Amy Taubin's Best Films of 2023

Amy Taubin's Best of 2023
December 12th 2023

This is the best-of-the-year film list I wrote for Artforum and then withdrew in protest against the firing of the magazine’s great editor-in-chief David Velasco. I was not alone, as even a cursory look at the skeletal December issue reveals. I’ve written for and been a contributing editor to Artforum for over two decades, and I’m as proud of my association with the magazine as I was of writing for the Village Voice. I’ve worked with great editors at both publications, but David is unique in that he reshaped a magazine with a celebrated history in response to the radical transformation of art and artists in the 21st century. I remember going to meetings in the late 1960s of artists, many of them world famous, who wanted to respond to the crisis in the Civil Rights Movement and the war in Vietnam. And for the most part we were never able to figure out how aesthetics and politics could be combined. David saw that for artists in this moment, their work must speak truth to power, and therefore that aesthetics are inseparable from politics. He saw that addressing the value of individual lives and the life of the planet is what artists have always done, but that this work—this aesthetic—has never been more critical than it is right now.

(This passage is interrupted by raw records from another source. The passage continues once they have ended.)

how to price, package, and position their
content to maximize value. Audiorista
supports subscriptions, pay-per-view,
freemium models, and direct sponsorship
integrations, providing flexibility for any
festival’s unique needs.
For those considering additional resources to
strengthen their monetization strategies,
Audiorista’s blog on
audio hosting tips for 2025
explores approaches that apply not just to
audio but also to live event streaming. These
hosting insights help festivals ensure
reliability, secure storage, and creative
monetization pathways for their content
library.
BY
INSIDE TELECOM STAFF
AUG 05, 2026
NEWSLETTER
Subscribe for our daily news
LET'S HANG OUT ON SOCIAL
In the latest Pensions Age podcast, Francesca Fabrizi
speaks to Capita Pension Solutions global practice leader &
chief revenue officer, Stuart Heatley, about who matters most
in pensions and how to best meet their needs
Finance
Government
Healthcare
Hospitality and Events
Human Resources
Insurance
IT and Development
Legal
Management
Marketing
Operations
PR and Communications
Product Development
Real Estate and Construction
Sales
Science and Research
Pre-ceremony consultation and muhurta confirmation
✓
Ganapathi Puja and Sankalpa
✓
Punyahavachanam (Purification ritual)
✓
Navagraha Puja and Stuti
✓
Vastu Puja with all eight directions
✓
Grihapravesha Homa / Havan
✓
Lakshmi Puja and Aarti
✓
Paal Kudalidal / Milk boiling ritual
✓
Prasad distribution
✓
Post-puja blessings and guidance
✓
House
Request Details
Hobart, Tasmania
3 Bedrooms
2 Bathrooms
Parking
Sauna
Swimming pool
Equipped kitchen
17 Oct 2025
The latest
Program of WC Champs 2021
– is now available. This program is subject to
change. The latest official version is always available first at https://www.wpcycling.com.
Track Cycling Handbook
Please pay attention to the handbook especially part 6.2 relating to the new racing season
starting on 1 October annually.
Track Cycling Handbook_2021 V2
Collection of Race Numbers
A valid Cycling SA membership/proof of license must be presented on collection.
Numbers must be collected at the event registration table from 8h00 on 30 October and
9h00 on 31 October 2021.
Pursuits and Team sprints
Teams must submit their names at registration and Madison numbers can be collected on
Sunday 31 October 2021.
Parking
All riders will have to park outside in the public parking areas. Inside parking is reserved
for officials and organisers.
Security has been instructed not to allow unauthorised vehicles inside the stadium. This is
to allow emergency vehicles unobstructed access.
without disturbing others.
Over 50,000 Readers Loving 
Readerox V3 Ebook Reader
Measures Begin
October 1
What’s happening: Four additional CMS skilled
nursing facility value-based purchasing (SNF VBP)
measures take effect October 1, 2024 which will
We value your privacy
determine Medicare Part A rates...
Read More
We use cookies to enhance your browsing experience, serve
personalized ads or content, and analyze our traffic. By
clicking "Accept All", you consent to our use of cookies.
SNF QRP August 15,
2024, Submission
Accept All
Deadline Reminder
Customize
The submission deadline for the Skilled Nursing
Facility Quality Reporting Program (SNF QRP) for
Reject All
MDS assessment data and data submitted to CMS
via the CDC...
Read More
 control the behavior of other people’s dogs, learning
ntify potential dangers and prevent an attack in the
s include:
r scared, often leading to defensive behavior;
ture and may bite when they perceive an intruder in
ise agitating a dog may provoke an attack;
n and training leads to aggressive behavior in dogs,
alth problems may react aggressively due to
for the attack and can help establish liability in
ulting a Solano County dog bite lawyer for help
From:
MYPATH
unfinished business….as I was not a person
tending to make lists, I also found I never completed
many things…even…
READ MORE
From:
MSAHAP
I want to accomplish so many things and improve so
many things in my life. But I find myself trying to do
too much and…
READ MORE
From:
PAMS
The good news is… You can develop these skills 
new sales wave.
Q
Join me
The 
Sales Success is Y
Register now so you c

Ken Jacobs Up The Illusion
   

1. KEN JACOBS: UP THE ILLUSION

For seven months the windows on the corner of 10th Street and Broadway were the site of 65 years of visionary moving image works by Ken Jacobs as they flickered on multiple screens. The seventy-odd pieces could also be streamed free of charge at the 80WSE gallery site. An ingenious presentation of formally and politically combative movies, an illuminated history of the underground.

Green Border (Agnieszka Holland)
   

2. GREEN BORDER (Agnieszka Holland)

Denounced by Poland’s highest officials who were losers in the election that took place just weeks after its Warsaw opening, Holland’s fact-following fiction depicts, with urgency and narrative filmmaking mastery, the racism which inspires the brutal, inhumane treatment of refugees at Poland’s border with Belarus.

Oppenheimer
   

3. OPPENHEIMER (Christopher Nolan)

Projected as if from the mind of the man who managed the making of the first atomic bomb, Nolan’s interpretation of the visionary quantum physicist mutates from exhilaration to despair.

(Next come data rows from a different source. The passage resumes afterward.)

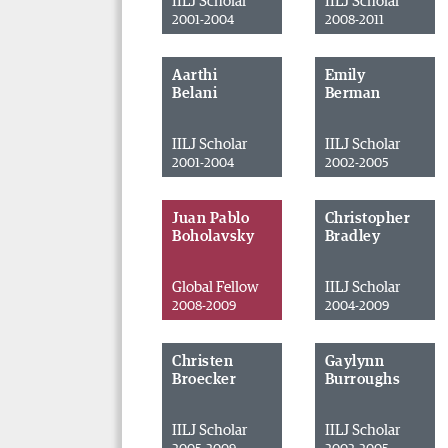
IILJ Scholar
IILJ Scholar
2001-2004
2008-2011
Aarthi
Emily
Belani
Berman
IILJ Scholar
IILJ Scholar
2001-2004
2002-2005
Juan Pablo
Christopher
Boholavsky
Bradley
Global Fellow
IILJ Scholar
2008-2009
2004-2009
Christen
Gaylynn
Broecker
Burroughs
IILJ Scholar
IILJ Scholar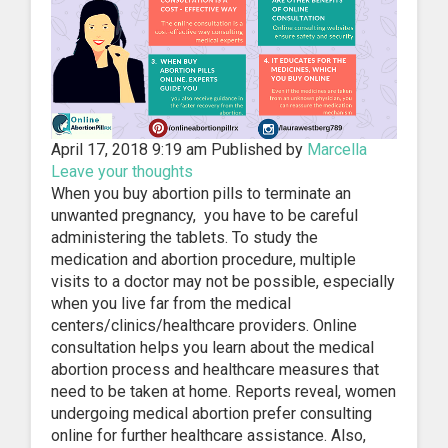
April 17, 2018 9:19 am
Published by
Marcella
Leave your thoughts
When you buy abortion pills to terminate an
unwanted pregnancy, you have to be careful
administering the tablets. To study the
medication and abortion procedure, multiple
visits to a doctor may not be possible, especially
when you live far from the medical
centers/clinics/healthcare providers. Online
consultation helps you learn about the medical
abortion process and healthcare measures that
need to be taken at home. Reports reveal, women
undergoing medical abortion prefer consulting
online for further healthcare assistance. Also,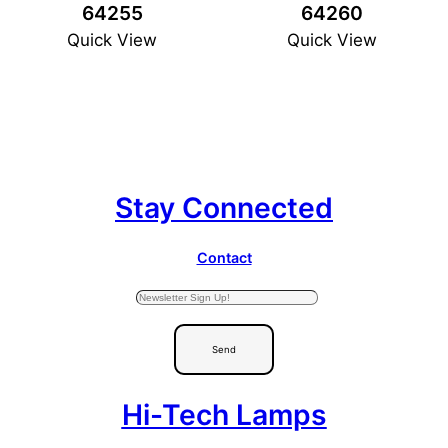
64255
64260
Quick View
Quick View
Stay Connected
Contact
Send
Hi-Tech Lamps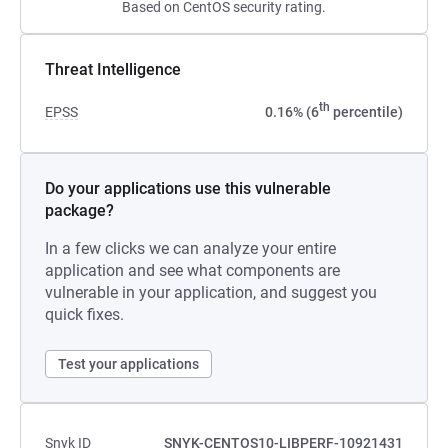
Based on CentOS security rating.
Threat Intelligence
th
EPSS
0.16% (6
percentile)
Do your applications use this vulnerable
package?
In a few clicks we can analyze your entire
application and see what components are
vulnerable in your application, and suggest you
quick fixes.
Test your applications
Snyk ID
SNYK-CENTOS10-LIBPERF-10921431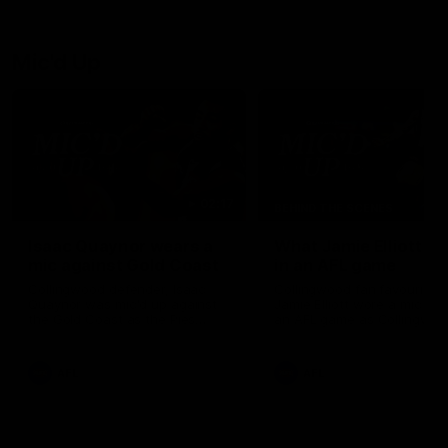
debutant.
Mic'd Up
02:17
BEHIND THE SCENES
Isaac Quaynor wears a
What Jamie Elliott sa
mic against Gold Coast
in an AFL game
Collingwood defender, Isaac
Collingwood fan favourite,
Quaynor was mic'd up against
Jamie Elliott wore a mic dur
the Gold Coast as the Pies
an AFL game as Collingwoo
came from 40-points down to
played against St Kilda and
almost win a thriller at People
came away 34-point winner
First Stadium.
AFL
AFL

Killers of the Flower Moon
   

4. KILLERS OF THE FLOWER MOON (Martin Scorsese)

The robbery and mass murder of the Osage people in the 1920s is told with wrenching, tragic detail, but anyone who thinks this is ancient history missed the resemblance of “King” Hale (a smarmy Robert De Niro) to the newly elected Speaker of the U.S. House of Representatives, and dozens of other believers in white male privilege.

Hit Man
   

5. HIT MAN (Richard Linklater)

A screwball comedy and the tonal inverse of David Cronenberg’s terrifying A History of Violence, it provides excellent advice for anyone trying to teach 18-year-olds how not to get boxed in.

Thousand and One
   

6. A THOUSAND AND ONE (A.V. Rockwell)

Directed with enormous confidence, this vividly lensed, emotionally rich first feature depicts the imperiled relationship between a Black mother and the boy she is raising as her son against the epic, 16-year gentrification of Brooklyn during the Giuliani and Bloomberg eras.

Menus Plaisirs
   

7. MENUS-PLAISIRS - LES TROISGROS (Frederick Wiseman)

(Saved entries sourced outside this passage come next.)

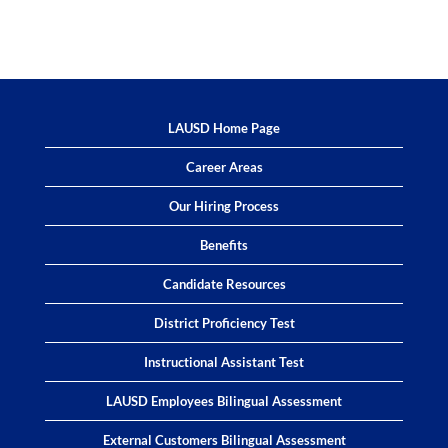
LAUSD Home Page
Career Areas
Our Hiring Process
Benefits
Candidate Resources
District Proficiency Test
Instructional Assistant Test
LAUSD Employees Bilingual Assessment
External Customers Bilingual Assessment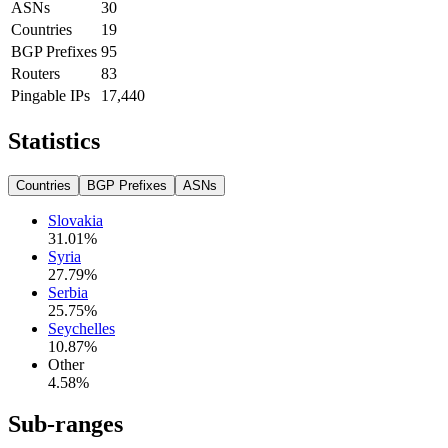
ASNs
30
Countries
19
BGP Prefixes
95
Routers
83
Pingable IPs
17,440
Statistics
Countries
BGP Prefixes
ASNs
Slovakia
31.01
%
Syria
27.79
%
Serbia
25.75
%
Seychelles
10.87
%
Other
4.58
%
Sub-ranges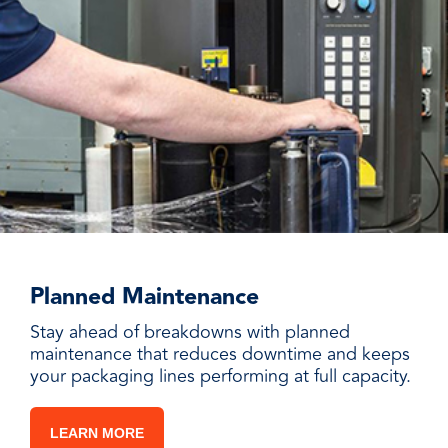
Planned Maintenance
Stay ahead of breakdowns with planned
maintenance that reduces downtime and keeps
your packaging lines performing at full capacity.
LEARN MORE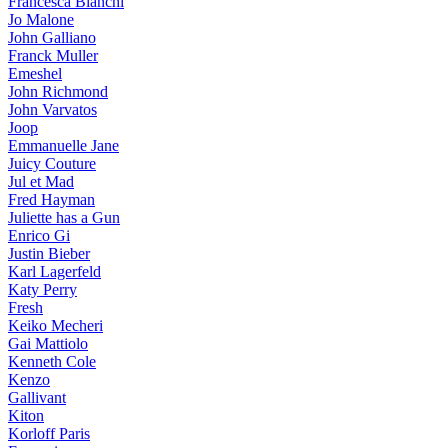
Francesca Bianchi
Jo Malone
John Galliano
Franck Muller
Emeshel
John Richmond
John Varvatos
Joop
Emmanuelle Jane
Juicy Couture
Jul et Mad
Fred Hayman
Juliette has a Gun
Enrico Gi
Justin Bieber
Karl Lagerfeld
Katy Perry
Fresh
Keiko Mecheri
Gai Mattiolo
Kenneth Cole
Kenzo
Gallivant
Kiton
Korloff Paris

Simmering beneath this engrossing four-hour documentary—how a lunch and a dinner served by a three-star Michelin restaurant gets from farms and vineyards to the kitchen and then the tables reserved by people who can afford such cuisine—is the conflict involved in passing the torch from the chef to his sons.

May December
   

8. MAY DECEMBER (Todd Haynes)

Cool, often cruel: the moving parts of a triangle created by two willfully oblivious women and one sweet, hunky guy fly apart, and there is hope.

La Chimera Best of 2023
   

9. LA CHIMERA (Alice Rohrwacher)

Beauty matters—Northern Italy photographed by Hélène Louvart—in this fable of a diviner who pillages ancient graves to find a passage to unite him with his dead lover.

Close Your Eyes Showing Up Best Of 2023
   

10. (tie) CLOSE YOUR EYES (Victor Erice) and SHOWING UP (Kelly Reichardt)

Tied for tenth place, an unlikely narrative coupling: a once celebrated Spanish filmmaker’s loss of belief in representation with a modest American sculptor preparing her first show. Both films conclude with an extended moment of transcendence in which the illumination of faces in one and of a tree-lined street in the other transform your experience of everything that came before.